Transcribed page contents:
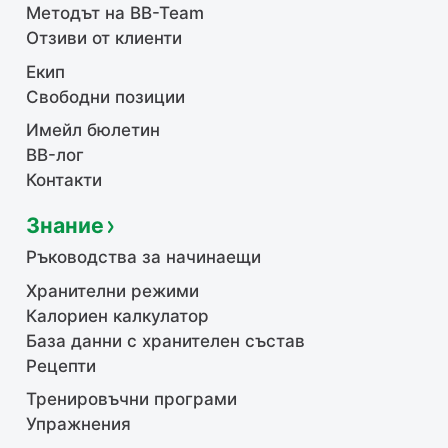
Методът на BB-Team
Отзиви от клиенти
Екип
Свободни позиции
Имейл бюлетин
BB-лог
Контакти
Знание
Ръководства за начинаещи
Хранителни режими
Калориен калкулатор
База данни с хранителен състав
Рецепти
Тренировъчни програми
Упражнения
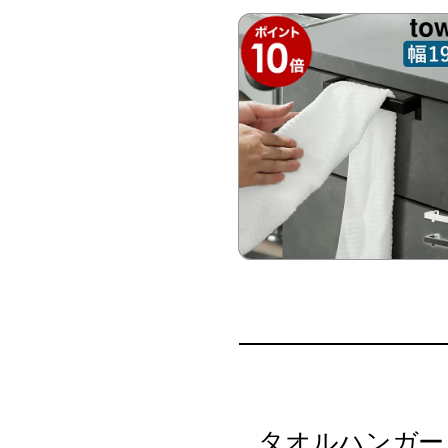
タオルハンガー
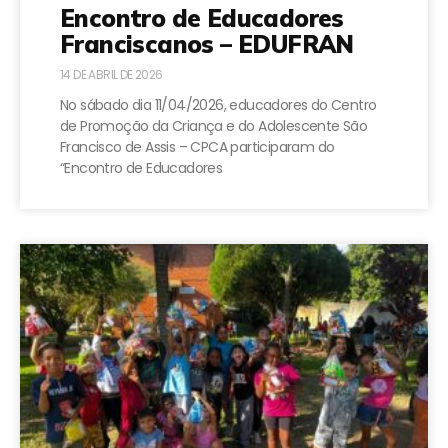
Encontro de Educadores
Franciscanos – EDUFRAN
14 DE ABRIL DE 2026
No sábado dia 11/04/2026, educadores do Centro
de Promoção da Criança e do Adolescente São
Francisco de Assis – CPCA participaram do
“Encontro de Educadores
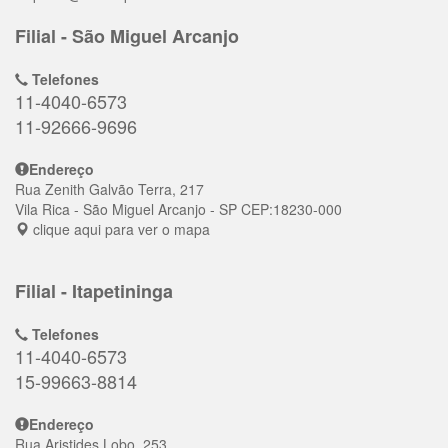
Filial - São Miguel Arcanjo
Telefones
11-4040-6573
11-92666-9696
Endereço
Rua Zenith Galvão Terra, 217
Vila Rica
- São Miguel Arcanjo - SP
CEP:
18230-000
clique aqui para ver o mapa
Filial - Itapetininga
Telefones
11-4040-6573
15-99663-8814
Endereço
Rua Aristides Lobo, 253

Problem details: Within the data above, filter for lines containing the word "Miguel" and copy each one.

Answer section:
Filial - São Miguel Arcanjo
- São Miguel Arcanjo - SP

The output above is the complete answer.